Pada bagian belakang gedung berdiri megah sebuah pendopo. Menurut Sri Mulyani, bangunan pendopo sering digunakan masyarakat untuk berbagai keperluan.
"Pendopo ini bangunan baru, bedanya dulu saat era Pak Jokowi cuma punya dua anak tangga. Saat ini pendopo ditinggikan, anak tangganya sekarang ada tujuh," ungkap Sri Mulyani.
Ciri arsitektur
Salah satu ciri arsitektur ini adalah adanya menara semu dan kolom yang menggunakan gaya greco-roman.
Pilar-pilar yang digunakan juga mengadopsi gaya greco-roman dengan dominasi warna hijau. Pilar ini berbentuk bulat dengan ragam ornamen di bagian bawah dan atas.
Menurut Titis Srimuda Pitana, dosen jurusan arsitektur Universitas Sebelas Maret sekaligus pemerhati bangunan cagar budaya mengatakan, ragam hias pada pilar merupakan perpaduan gaya Eropa dan Jawa.
Titis melanjutkan, ragam hias yang ada menggunakan motif lokal seperti pola tanaman dan burung.
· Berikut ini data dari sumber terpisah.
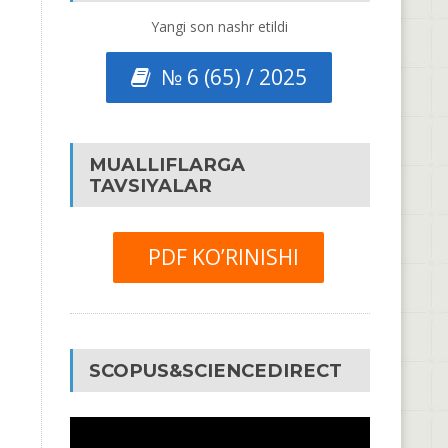
Yangi son nashr etildi
№ 6 (65) / 2025
MUALLIFLARGA
TAVSIYALAR
PDF KO’RINISHI
SCOPUS&SCIENCEDIRECT
Video
Pleyer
Ada pula motif semian yang identik dengan berbagai gambar sulur Jawa.
Ciri khas lainnya adalah pengunaan menara semu pada bagian atap. Selain itu, adanya jendela kecil pada bagian atap dan mahkota di bagian depan juga menyesuaikan pada kearifan lokal.
"Ciri arsitektur tropis kena, atap besar untuk mengantisipasi curah hujan tinggi. Penggunaan ruang dengan karakter besar antara floor to ceiling cukup tinggi, ini mengadopsi dari Eropa," ungkap laki-laki yang juga menjabat sebagai Ketua Tim Ahli Cagar Budaya ini.
Titis mengungkapkan, bahan bangunan yang digunakan sebagian besar didatangkan dari Eropa. Bahkan besi tempanya dipesan khusus dari Jerman.
Hingga kini desain bangunan inti masih dipertahankan. Perbaikan kerusakan selalu dilakukan sesuai dengan kaidah penanganan objek cagar budaya.
Menurut Titis, Loji Gandrung merupakan karya arsitek Belanda, C.P. Wolff Schoemaker yang banyak merancang bangunan ikonik di beberapa kota, khususnya Bandung.